Revolutionary empathy resulted in part from King’s multitude of challenges, which included his own psychological state. Now while many of us would have aborted the Civil Rights movement if we had become as increasingly unpopular as “the Inconvenient Hero [8]” King, nonetheless, King endured and pushed forward with non-violent civil disobedience and his Beloved Community vision. It is perhaps easy for us to forget today given the aura surrounding King that at the time of his death, the majority of Americans viewed King in a poor light.

Not only did King model “radical empathy,” but also he embodied and operated from the perspective of “creative maladjustment.” Whereas most people seek to be well-adjusted to their surroundings, such adjustment impacts negatively human creativity and social transformation, which bring about greater equity and justice for all. Again, as Ghaemi claims in his Psychology Today piece,

King realized that to solve the problems of human life, especially the deepest problems—like racism, poverty, and war—we have to become, in a sense, abnormal. We have to stop going along; we have to stop accepting what everyone else believes. We have to become maladjusted if we are at all to become creative, and find that insoluble dilemmas often are the masks for other previously unrecognized problems with simple solutions.

Those of us who experience isolation over the holidays and throughout the year may take comfort from Dr. King’s own life situation. In fact, he’s not alone. No doubt, many other great prophetic and visionary leaders over the course of history experienced depression. Their emotional struggles fostered in them revolutionary empathy, as with King [7]: “King’s nonviolent resistance can be understood a politics of radical empathy, an accepting of one’s enemies as part and parcel of advancing one’s own agenda.”

King pursued what he called “creative nonconformity” that involved creative maladjustment which was constructive in nature. Here’s King in a sermon [9] delivered on this subject in 1954 at Dexter Avenue Baptist Church in which he discusses the appropriate form of creative maladjustment:

Some years ago Professor Bixler reminded us of the danger of overstressing the well-adjusted life. Everybody passionately seeks to be well-adjusted. We must, of course, be well-adjusted if we are to avoid neurotic and schizophrenic personalities, but there are some things in our world to which men of goodwill must be maladjusted. I confess that I never intend to become adjusted to the evils of segregation and the crippling effects of discrimination, to the moral degeneracy of religious bigotry and the corroding effects of narrow sectarianism, to economic conditions that deprive men of work and food, and to the insanities of militarism and the self-defeating effects of physical violence.

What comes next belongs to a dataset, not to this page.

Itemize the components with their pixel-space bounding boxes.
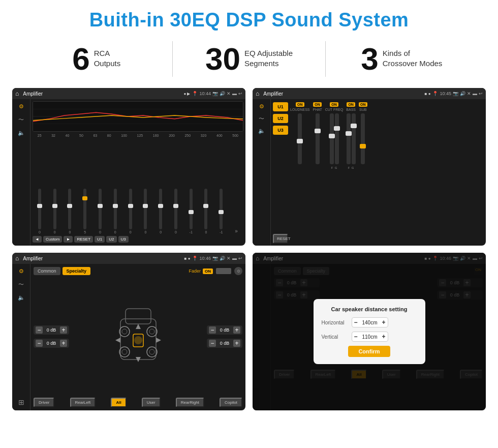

Human salvation lies in the hands of the creatively maladjusted. We need today maladjusted men like Shadrach, Meshach, and Abednego, who, when ordered by King Nebuchadnezzar to bow before a golden image, said in unequivocal terms, “If it be so, our God whom we serve is able to deliver us. But if no, we will not serve thy gods”; like Thomas Jefferson, who in an age adjusted to slavery wrote, “We hold these truths to be self-evident, that all men are created equal, that they are endowed by their Creator with certain unalienable Rights, that among these are Life, Liberty, and the Pursuit of Happiness”; like Abraham Lincoln, who had the wisdom to discern that this nation could not survive half slave and half free; and supremely like our Lord, who, in the midst of the intricate and fascinating military machinery of the Roman Empire, reminded his disciples that “they that take the sword shall perish with the sword.”

Through such maladjustment an already decadent generation may be called to those things that make for peace.

King took comfort from the fact that he was not alone in his struggle. He drew from the pages of history and transcendent ideals to gain energy and strength. Ancient figures of Israel and the Church in the face of idolatry and tyranny, the seminal leaders of this country’s origins and continuation in the pursuit of equitable unity, and the Lord Jesus’ own pursuit of lasting and just peace moved King to take and keep his stand in the face of isolation and depression as one who was creatively maladjusted.

Severe depression can be unbearable and can cripple us. It may even prompt us to consider taking our lives. But if we know that we are not alone in our depression and isolation, and that others have experienced it, too, and if we are tracking and following the long moral arc of the universe which bends toward justice, like Kind did, perhaps we can gain strength at the beginning of the new year. Perhaps we can move forward to be creative in our maladjusted being with radical empathy like the Lord Jesus and his servant King, and others before and after them, in service to those who are marginalized.